Written by Shashank Maheshwari and Anmol Jain
“The evil of political defections has been a matter of national concern. If it is not combated, it is likely to undermine the very foundations of our democracy.” These words from the Statement of Objects and Reasons of the Constitution (Fifty-Second Amendment) Bill, 1985, capture the spirit of the Tenth Schedule. Yet, four decades on, the anti-defection law is being weakened and bypassed not only by defections and resignations but also by omissions by the Speakers — the constitutional authority responsible for deciding anti-defection petitions.
The Supreme Court’s ruling in Padi Kaushik Reddy v. State of Telangana (2025) exemplifies this challenge. The case came up after three Bharat Rashtra Samithi MLAs defected to the ruling Congress in 2024. Petitions seeking their disqualification were filed before the Speaker of the Telangana Assembly, who kept them pending, allegedly for political reasons. A single judge bench of the High Court directed the Assembly Secretary to place the petitions before the Speaker and ensure a hearing schedule. Disagreeing, the division bench quashed the order, holding — contrary to the prevailing Indian jurisprudence — that courts cannot fix timelines for the Speaker under the Tenth Schedule. By the time the matter reached the Supreme Court, significant time had passed.
This very fear of delay was foreseen during the parliamentary debates of 1985. Parliament chose to vest decision-making power in the Speaker, not the Courts or the Election Commission, to ensure the swift disposal of petitions. The worry was that judicial procedures would consume time and deny rightful representation to the electorate.
Yet, no statutory limits were set on the Speaker’s discretion, perhaps because the law’s immediate purpose — when it was introduced — was to prevent the elected members of the Congress party from defecting to the opposition, a pattern that gave a blow to Congress in several states. Even so, Congress leader Priya Ranjan Dasmunsi had cautioned: “Now, in regard to a dispute regarding a member, the matter will be referred to the Presiding Officer, but no time limit has been fixed. I would request that in the next session, the time limit be fixed within which the Speaker has to announce his decision. If he keeps it pending for three to four months, it should not be allowed.” His words now seem to be prophetic. Across the country, Speakers have used inaction to shield defectors, hollowing out the law itself.
In Padi Kaushik Reddy, the SC revisited its precedents. Referring to Kihoto Hollohan v. Zachillhu (1992), it reiterated that while the Speaker’s procedural role and actions are immune from judicial review under Articles 122 and 212 of the Constitution, decisions on disqualification petitions are judicial in nature and subject to review on limited grounds such as mala fides, perversity, or jurisdictional error.

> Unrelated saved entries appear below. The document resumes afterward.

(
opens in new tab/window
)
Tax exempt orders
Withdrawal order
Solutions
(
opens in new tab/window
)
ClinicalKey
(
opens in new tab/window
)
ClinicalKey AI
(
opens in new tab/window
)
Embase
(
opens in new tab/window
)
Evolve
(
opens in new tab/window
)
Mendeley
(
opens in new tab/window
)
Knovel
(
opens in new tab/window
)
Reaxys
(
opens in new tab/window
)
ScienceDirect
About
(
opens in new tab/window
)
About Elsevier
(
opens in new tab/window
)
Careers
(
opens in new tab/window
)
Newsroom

Relying on Rajendra Singh Rana & Ors v. Swami Prasad Maurya & Ors (2007), the Court stressed that failure to exercise jurisdiction cannot excuse inaction. In the above-mentioned case, given excessive delay and the impending dissolution of the Assembly, the Court directly decided disqualification without remanding the matter back to the Speaker. Similarly, in Keisham Meghachandra Singh v. Speaker, Manipur Legislative Assembly (2020), the Court had imposed a four-week limit for deciding petitions, recognising that delay itself defeats the law. The Court also observed that Speakers should normally conclude matters within three months.
Against this backdrop, paragraphs 93 to 95 of the Padi Kaushik judgment are telling. The Court reaffirmed that while it cannot mechanically dictate timelines, indefinite silence renders the Tenth Schedule meaningless. The Speaker is under a constitutional duty to act within a reasonable time. Where this duty is breached, judicial review may not prescribe rigid deadlines but can intervene to ensure that the law’s very purpose of curbing defections is not frustrated.

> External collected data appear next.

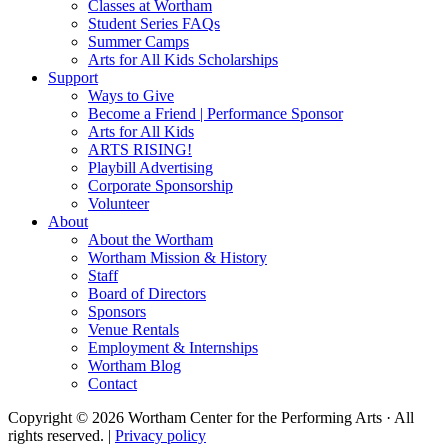
Classes at Wortham
Student Series FAQs
Summer Camps
Arts for All Kids Scholarships
Support
Ways to Give
Become a Friend | Performance Sponsor
Arts for All Kids
ARTS RISING!
Playbill Advertising
Corporate Sponsorship
Volunteer
About
About the Wortham
Wortham Mission & History
Staff
Board of Directors
Sponsors
Venue Rentals
Employment & Internships
Wortham Blog
Contact
Copyright © 2026 Wortham Center for the Performing Arts · All
rights reserved. |
Privacy policy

The judgment lays bare the core dilemma. The Tenth Schedule vests power in the Speaker on the assumption that constitutional morality will guide him. But as the 1985 debates and repeated judicial interventions reveal, this assumption has not held. The Speaker’s inaction, warned against four decades ago by parliamentarians like Dasmunsi, remains the law’s Achilles’ heel.
The Supreme Court has once again underlined the problem, while exercising restraint so as not to encroach upon the legislature’s domain. Unless parliament amends the law to fix a clear timeline or shifts adjudication to an independent authority, the anti-defection regime will continue to be hollowed out by seemingly partisan Speakers.
The “evil of political defections” that the framers sought to eradicate thus survives — not because the law is absent, but because its custodian refuses to act.